Here let me help you out,
NuScale’s first potential customer is the Utah Association of Municipal Power Systems, which will apply to license the first NuScale power plant, to be located in Idaho and operated by Energy Northwest. By the end of this year, NuScale expects to apply to the Nuclear Regulatory Commission for certification of its reactor design, a process that could take several years. NuScale estimates that construction of the reactor will be completed in 36 months and that electricity production will begin by 2023.
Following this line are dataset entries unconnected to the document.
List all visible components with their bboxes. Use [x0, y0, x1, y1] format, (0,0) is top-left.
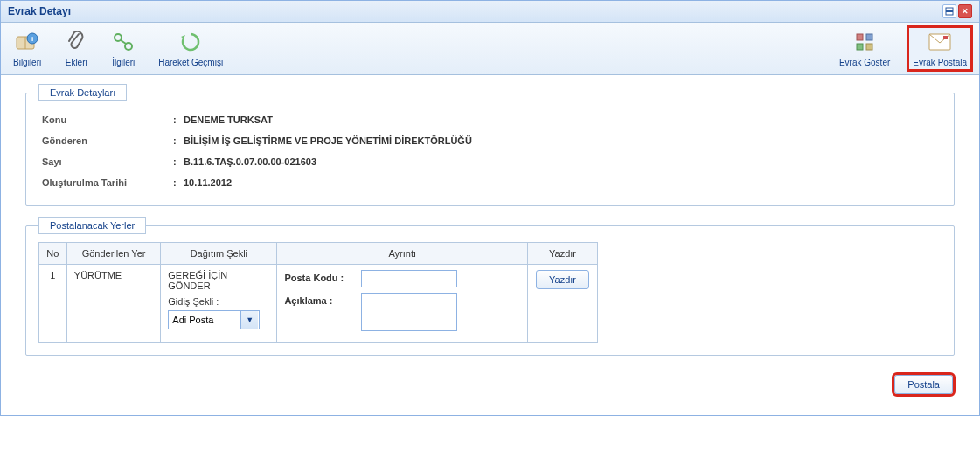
goster-label: Evrak Göster	[839, 58, 890, 67]
svg-rect-9	[857, 44, 863, 50]
table-row: 1 YÜRÜTME GEREĞİ İÇİN GÖNDER Gidiş Şekli…	[39, 265, 598, 343]
ekleri-label: Ekleri	[66, 58, 87, 67]
konu-value: DENEME TURKSAT	[184, 114, 938, 125]
svg-point-5	[115, 34, 122, 41]
konu-label: Konu	[42, 114, 173, 125]
sayi-label: Sayı	[42, 156, 173, 167]
hareket-gecmisi-button[interactable]: Hareket Geçmişi	[155, 28, 226, 69]
collapse-icon	[945, 7, 954, 16]
aciklama-label: Açıklama :	[284, 293, 354, 306]
postala-label: Evrak Postala	[913, 58, 967, 67]
toolbar-left: i Bilgileri Ekleri	[10, 28, 226, 69]
combo-trigger[interactable]: ▼	[240, 311, 258, 329]
aciklama-textarea[interactable]	[361, 293, 457, 331]
sayi-value: B.11.6.TAŞ.0.07.00.00-021603	[184, 156, 938, 167]
footer: Postala	[25, 375, 955, 398]
window-title: Evrak Detayı	[8, 5, 71, 17]
evrak-detaylari-fieldset: Evrak Detayları Konu : DENEME TURKSAT Gö…	[25, 93, 955, 206]
bilgileri-button[interactable]: i Bilgileri	[10, 28, 45, 69]
envelope-icon	[928, 30, 952, 54]
posta-kodu-label: Posta Kodu :	[284, 270, 354, 283]
cell-dagitim: GEREĞİ İÇİN GÖNDER Gidiş Şekli : ▼	[161, 265, 277, 343]
detaylar-legend: Evrak Detayları	[38, 84, 127, 101]
evrak-postala-button[interactable]: Evrak Postala	[909, 28, 970, 69]
svg-point-6	[125, 43, 132, 50]
th-no: No	[39, 243, 67, 265]
cell-no: 1	[39, 265, 67, 343]
gonderen-row: Gönderen : BİLİŞİM İŞ GELİŞTİRME VE PROJ…	[38, 130, 942, 151]
link-icon	[111, 30, 136, 54]
postalanacak-table: No Gönderilen Yer Dağıtım Şekli Ayrıntı …	[38, 242, 598, 343]
svg-rect-12	[943, 36, 948, 39]
toolbar-right: Evrak Göster Evrak Postala	[836, 28, 970, 69]
th-yer: Gönderilen Yer	[66, 243, 161, 265]
ilgileri-button[interactable]: İlgileri	[108, 28, 139, 69]
yazdir-button[interactable]: Yazdır	[536, 270, 589, 289]
svg-rect-8	[866, 34, 872, 40]
titlebar: Evrak Detayı ✕	[1, 1, 979, 23]
gonderen-label: Gönderen	[42, 135, 173, 146]
chevron-down-icon: ▼	[246, 315, 254, 324]
sayi-row: Sayı : B.11.6.TAŞ.0.07.00.00-021603	[38, 151, 942, 172]
cell-yazdir: Yazdır	[528, 265, 598, 343]
cell-yer: YÜRÜTME	[66, 265, 161, 343]
tarih-row: Oluşturulma Tarihi : 10.11.2012	[38, 172, 942, 193]
posta-kodu-input[interactable]	[361, 270, 457, 287]
grid-icon	[852, 30, 877, 54]
th-ayrinti: Ayrıntı	[277, 243, 528, 265]
gonderen-value: BİLİŞİM İŞ GELİŞTİRME VE PROJE YÖNETİMİ …	[184, 135, 938, 146]
cell-ayrinti: Posta Kodu : Açıklama :	[277, 265, 528, 343]
refresh-icon	[178, 30, 203, 54]
ekleri-button[interactable]: Ekleri	[60, 28, 92, 69]
th-yazdir: Yazdır	[528, 243, 598, 265]
collapse-button[interactable]	[942, 4, 956, 18]
titlebar-controls: ✕	[942, 4, 972, 18]
tarih-label: Oluşturulma Tarihi	[42, 177, 173, 188]
book-info-icon: i	[15, 30, 39, 54]
hareket-label: Hareket Geçmişi	[158, 58, 223, 67]
gidis-sekli-combo[interactable]: ▼	[168, 310, 260, 329]
postalanacak-legend: Postalanacak Yerler	[38, 217, 146, 234]
close-button[interactable]: ✕	[958, 4, 972, 18]
bilgileri-label: Bilgileri	[13, 58, 41, 67]
svg-text:i: i	[31, 35, 33, 43]
postala-button[interactable]: Postala	[894, 375, 953, 394]
gidis-sekli-label: Gidiş Şekli :	[168, 296, 269, 307]
konu-row: Konu : DENEME TURKSAT	[38, 109, 942, 130]
tarih-value: 10.11.2012	[184, 177, 938, 188]
paperclip-icon	[64, 30, 88, 54]
close-icon: ✕	[962, 7, 969, 16]
svg-rect-7	[857, 34, 863, 40]
evrak-detayi-window: Evrak Detayı ✕ i	[0, 0, 980, 416]
svg-rect-1	[946, 10, 953, 12]
ilgileri-label: İlgileri	[112, 58, 135, 67]
evrak-goster-button[interactable]: Evrak Göster	[836, 28, 893, 69]
svg-rect-10	[866, 44, 872, 50]
gidis-sekli-input[interactable]	[169, 311, 240, 329]
content-area: Evrak Detayları Konu : DENEME TURKSAT Gö…	[1, 75, 979, 415]
th-dagitim: Dağıtım Şekli	[161, 243, 277, 265]
postalanacak-yerler-fieldset: Postalanacak Yerler No Gönderilen Yer Da…	[25, 225, 955, 356]
toolbar: i Bilgileri Ekleri	[1, 23, 979, 75]
geregi-text: GEREĞİ İÇİN GÖNDER	[168, 270, 227, 291]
But that’s not soon enough. NRC needs to expedite the certification process, so that NuScale can begin to market its reactor globally. China already has an SMR under construction between Beijing and Shanghai. A failure to act expeditiously will undermine the sale of U.S. reactors to other countries. It will place the nation’s nuclear industry at a disadvantage in competing for global nuclear sales that the Department of Commerce projects will be worth many hundreds of billions of dollars in coming decades.
Consider the potential value of the NuScale SMR. Its simple design reduces many of the complex and large systems such as pumps, valves and piping found in today’s nuclear power plants. As a result, the NuScale plant is safer and less expensive to build and operate than conventional reactors.
I think I will take a PHD's opinion who worked at a national laboratory over someone who works at a dirt burner. 
that's pretty harsh,..
allow me to remind us all of some modern facts about US industrial capabilities,....
Fitzpatrick's generator (circa 1975) was built by GE in Schenectady, New York
Prairie Island's two new generators (circa 2015) are built by Mitsubishi in Kobe, Japan,...
Yankee Rowe's steam generators (circa 1959) were built by B&W in Pittsburgh, Pa (IIRC),...
SONGS steam generators (circa 2008) were built by Mitsubishi in Kobe, Japan,...
I could go on but you should get the idea,...
NuScale's most recent focus is to build in the UK (Rolls-Royce) and sell to China,...
Why?
Continued "foot dragging" in the US of A beauracracy,...
the work in Oregon, the offices in Maryland, the matching funds from the NRC, the proposal for an INL pilot plant, et al, are all just a lot of the same Washington to academia R&D grants, to political lobbying, to national lab boondoggle jobs programs BS that has brought us (the US of A citizenry) hundreds of PhDs working for decades of real time and millions of funded man-hours at national labs, universities, public interest start up companies, et al,
BUT!!!!!!!!,...
still no fusion,...
in the end, the NIMBYs will rule the day (except in Texas and other points in the SE which I waxed eloquent on once before) and there will be no SMRs in the US of A outside of south of the M-D line and east of the Pecos,...
and the SE probably does not need the new capacity in the near future beyond the current old school light waters in COL,...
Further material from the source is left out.